Page-level text extractions
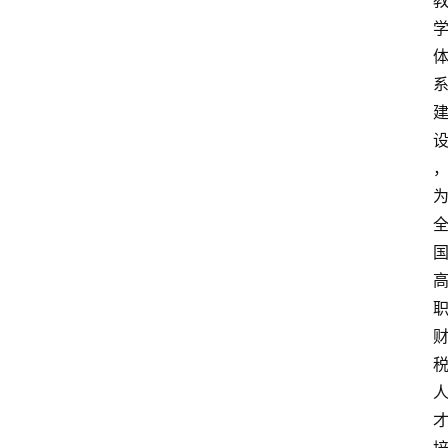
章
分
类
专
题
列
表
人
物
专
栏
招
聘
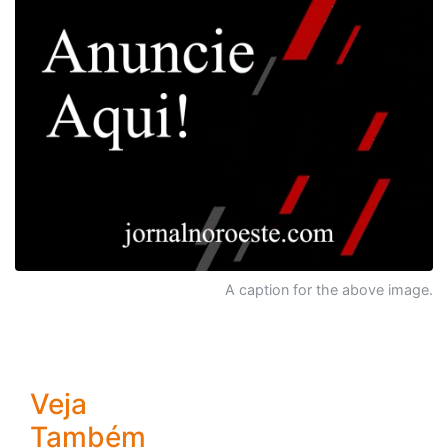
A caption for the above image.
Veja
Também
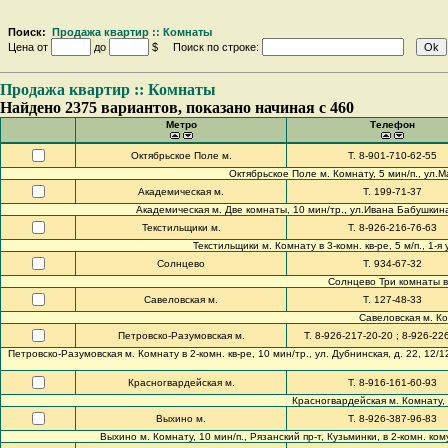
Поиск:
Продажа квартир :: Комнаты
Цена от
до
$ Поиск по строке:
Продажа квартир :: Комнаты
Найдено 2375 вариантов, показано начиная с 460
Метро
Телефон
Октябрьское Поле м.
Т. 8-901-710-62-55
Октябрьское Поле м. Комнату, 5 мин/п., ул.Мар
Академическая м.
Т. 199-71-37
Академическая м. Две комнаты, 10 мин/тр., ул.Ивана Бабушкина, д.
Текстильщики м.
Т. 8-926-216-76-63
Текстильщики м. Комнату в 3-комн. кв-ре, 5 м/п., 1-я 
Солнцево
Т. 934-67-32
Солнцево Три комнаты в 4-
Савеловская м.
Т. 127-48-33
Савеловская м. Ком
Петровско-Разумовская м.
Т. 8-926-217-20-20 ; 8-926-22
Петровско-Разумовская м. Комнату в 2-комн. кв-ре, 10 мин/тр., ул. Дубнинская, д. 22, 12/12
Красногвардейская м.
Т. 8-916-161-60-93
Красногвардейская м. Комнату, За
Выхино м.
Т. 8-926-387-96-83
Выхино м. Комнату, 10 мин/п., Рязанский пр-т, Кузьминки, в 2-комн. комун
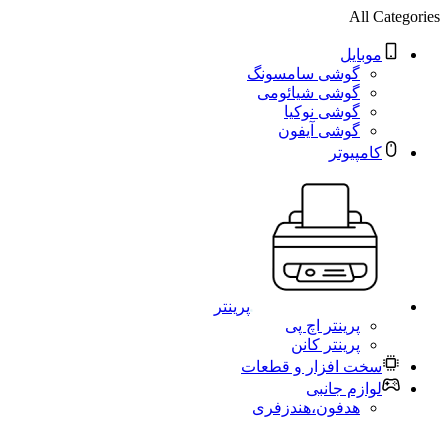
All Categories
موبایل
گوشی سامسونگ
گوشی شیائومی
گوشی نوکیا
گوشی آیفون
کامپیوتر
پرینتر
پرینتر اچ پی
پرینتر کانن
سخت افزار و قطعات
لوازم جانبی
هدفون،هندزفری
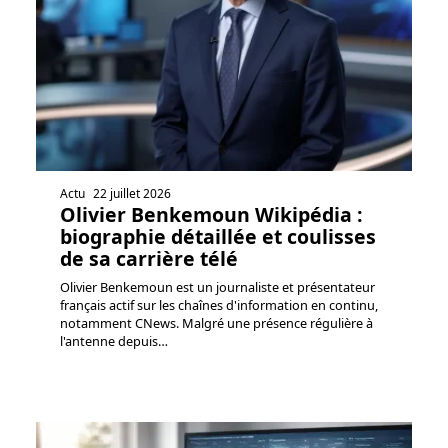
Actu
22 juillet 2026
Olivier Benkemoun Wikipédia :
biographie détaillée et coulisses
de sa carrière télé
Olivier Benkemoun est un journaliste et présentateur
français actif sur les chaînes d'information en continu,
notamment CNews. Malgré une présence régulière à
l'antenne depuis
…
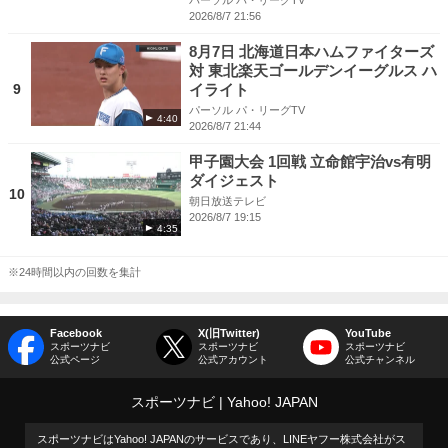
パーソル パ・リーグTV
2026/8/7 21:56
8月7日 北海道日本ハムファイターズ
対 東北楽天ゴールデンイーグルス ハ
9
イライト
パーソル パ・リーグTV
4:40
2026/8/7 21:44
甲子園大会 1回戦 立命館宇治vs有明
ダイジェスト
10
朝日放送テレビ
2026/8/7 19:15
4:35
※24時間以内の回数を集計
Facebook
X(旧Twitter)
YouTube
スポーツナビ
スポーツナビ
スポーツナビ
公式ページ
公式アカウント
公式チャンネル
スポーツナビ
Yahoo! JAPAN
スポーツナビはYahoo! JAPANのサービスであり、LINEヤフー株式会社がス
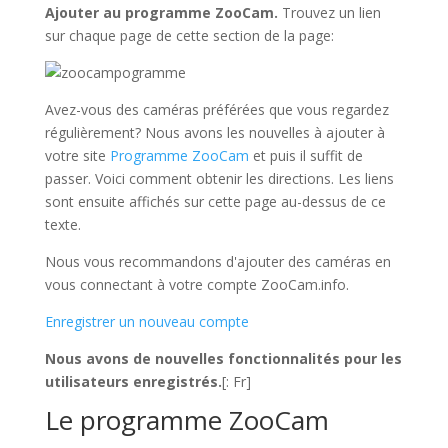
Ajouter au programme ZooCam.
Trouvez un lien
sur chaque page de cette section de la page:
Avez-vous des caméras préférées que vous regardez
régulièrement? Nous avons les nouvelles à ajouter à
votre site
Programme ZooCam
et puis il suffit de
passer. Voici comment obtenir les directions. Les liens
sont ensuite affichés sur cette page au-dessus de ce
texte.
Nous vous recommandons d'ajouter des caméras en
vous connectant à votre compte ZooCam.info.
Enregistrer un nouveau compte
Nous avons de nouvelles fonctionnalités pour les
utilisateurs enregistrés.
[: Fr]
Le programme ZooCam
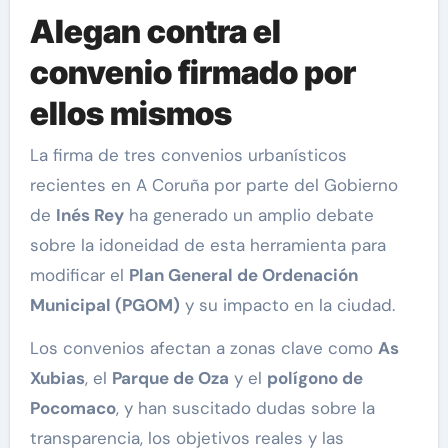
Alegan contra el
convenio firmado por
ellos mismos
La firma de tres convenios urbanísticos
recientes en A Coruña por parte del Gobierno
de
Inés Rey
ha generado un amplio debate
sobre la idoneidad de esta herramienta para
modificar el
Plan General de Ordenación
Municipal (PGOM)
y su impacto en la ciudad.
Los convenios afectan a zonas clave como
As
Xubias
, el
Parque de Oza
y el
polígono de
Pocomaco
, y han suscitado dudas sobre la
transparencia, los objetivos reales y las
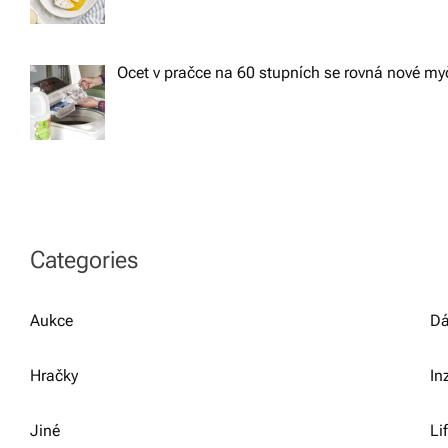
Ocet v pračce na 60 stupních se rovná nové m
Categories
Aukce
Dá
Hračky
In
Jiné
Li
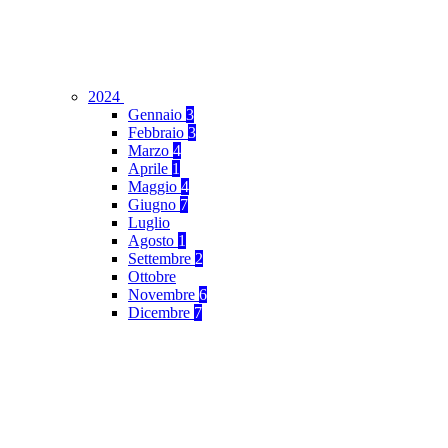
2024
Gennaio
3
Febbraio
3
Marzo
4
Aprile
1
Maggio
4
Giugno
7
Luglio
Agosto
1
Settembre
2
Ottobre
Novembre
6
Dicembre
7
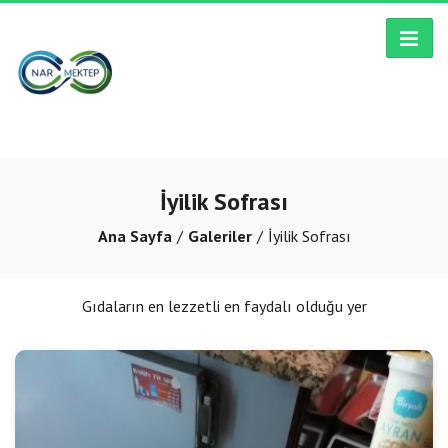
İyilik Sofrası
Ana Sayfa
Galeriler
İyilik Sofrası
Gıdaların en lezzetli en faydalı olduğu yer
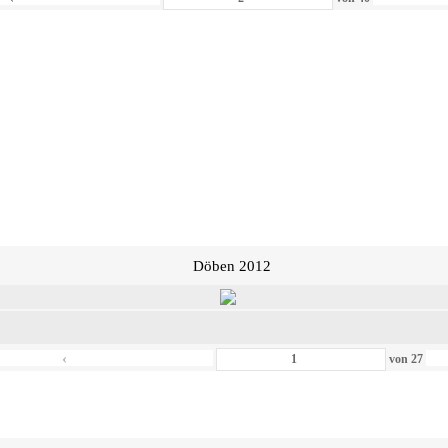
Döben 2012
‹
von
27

* * *

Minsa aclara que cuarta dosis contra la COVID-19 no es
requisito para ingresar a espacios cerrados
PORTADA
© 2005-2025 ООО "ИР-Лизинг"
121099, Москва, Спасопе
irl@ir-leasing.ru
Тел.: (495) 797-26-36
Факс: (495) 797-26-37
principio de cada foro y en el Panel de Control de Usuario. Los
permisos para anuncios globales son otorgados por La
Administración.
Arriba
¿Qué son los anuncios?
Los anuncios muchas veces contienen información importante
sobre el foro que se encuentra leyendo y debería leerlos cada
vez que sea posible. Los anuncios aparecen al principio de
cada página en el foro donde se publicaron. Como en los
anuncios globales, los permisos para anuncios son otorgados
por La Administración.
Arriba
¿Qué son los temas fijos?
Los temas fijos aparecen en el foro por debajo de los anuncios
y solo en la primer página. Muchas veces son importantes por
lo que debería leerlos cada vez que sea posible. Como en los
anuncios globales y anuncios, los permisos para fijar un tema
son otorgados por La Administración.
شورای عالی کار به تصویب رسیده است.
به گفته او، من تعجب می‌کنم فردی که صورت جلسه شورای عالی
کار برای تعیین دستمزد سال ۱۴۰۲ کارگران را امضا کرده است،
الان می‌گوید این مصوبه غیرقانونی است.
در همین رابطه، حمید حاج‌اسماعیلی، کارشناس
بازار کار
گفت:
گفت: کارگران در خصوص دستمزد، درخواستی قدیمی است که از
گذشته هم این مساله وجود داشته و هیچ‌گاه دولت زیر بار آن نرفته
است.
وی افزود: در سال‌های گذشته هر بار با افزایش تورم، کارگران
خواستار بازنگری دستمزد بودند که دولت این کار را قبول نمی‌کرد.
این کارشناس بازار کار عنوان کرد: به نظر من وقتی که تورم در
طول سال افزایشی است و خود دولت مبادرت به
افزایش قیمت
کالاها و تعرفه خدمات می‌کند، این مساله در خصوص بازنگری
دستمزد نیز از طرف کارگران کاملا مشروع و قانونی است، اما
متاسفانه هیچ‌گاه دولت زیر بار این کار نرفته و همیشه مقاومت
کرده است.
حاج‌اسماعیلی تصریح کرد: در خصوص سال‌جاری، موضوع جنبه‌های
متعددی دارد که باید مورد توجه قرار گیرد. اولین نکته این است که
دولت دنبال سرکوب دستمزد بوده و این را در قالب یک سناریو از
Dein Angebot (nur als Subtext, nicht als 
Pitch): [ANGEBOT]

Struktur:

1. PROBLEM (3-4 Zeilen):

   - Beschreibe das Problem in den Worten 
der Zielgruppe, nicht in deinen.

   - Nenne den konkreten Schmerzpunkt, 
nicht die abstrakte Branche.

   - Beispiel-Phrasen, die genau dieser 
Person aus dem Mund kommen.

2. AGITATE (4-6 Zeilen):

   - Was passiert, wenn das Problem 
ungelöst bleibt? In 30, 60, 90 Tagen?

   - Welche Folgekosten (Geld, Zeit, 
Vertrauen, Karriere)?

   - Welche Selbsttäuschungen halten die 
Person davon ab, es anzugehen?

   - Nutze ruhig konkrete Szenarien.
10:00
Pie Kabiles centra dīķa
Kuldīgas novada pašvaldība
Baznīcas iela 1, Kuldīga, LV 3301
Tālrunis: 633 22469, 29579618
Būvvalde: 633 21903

TASK DETAILS — Give back, exactly and without pictures, the stretch of the records above from the line containing "گوشی شیائومی" through the line containing "Trouvez un lien", with both end lines included.

RESPONSE TO THE EXERCISE —
گوشی شیائومی
گوشی نوکیا
گوشی آیفون
کامپیوتر
پرینتر
پرینتر اچ پی
پرینتر کانن
سخت افزار و قطعات
لوازم جانبی
هدفون،هندزفری
Actu
22 juillet 2026
Olivier Benkemoun Wikipédia :
biographie détaillée et coulisses
de sa carrière télé
Olivier Benkemoun est un journaliste et présentateur
français actif sur les chaînes d'information en continu,
notamment CNews. Malgré une présence régulière à
l'antenne depuis
…
パーソル パ・リーグTV
2026/8/7 21:56
8月7日 北海道日本ハムファイターズ
対 東北楽天ゴールデンイーグルス ハ
9
イライト
パーソル パ・リーグTV
4:40
2026/8/7 21:44
甲子園大会 1回戦 立命館宇治vs有明
ダイジェスト
10
朝日放送テレビ
2026/8/7 19:15
4:35
※24時間以内の回数を集計
Facebook
X(旧Twitter)
YouTube
スポーツナビ
スポーツナビ
スポーツナビ
公式ページ
公式アカウント
公式チャンネル
スポーツナビ
Yahoo! JAPAN
スポーツナビはYahoo! JAPANのサービスであり、LINEヤフー株式会社がス
Ajouter au programme ZooCam.
Trouvez un lien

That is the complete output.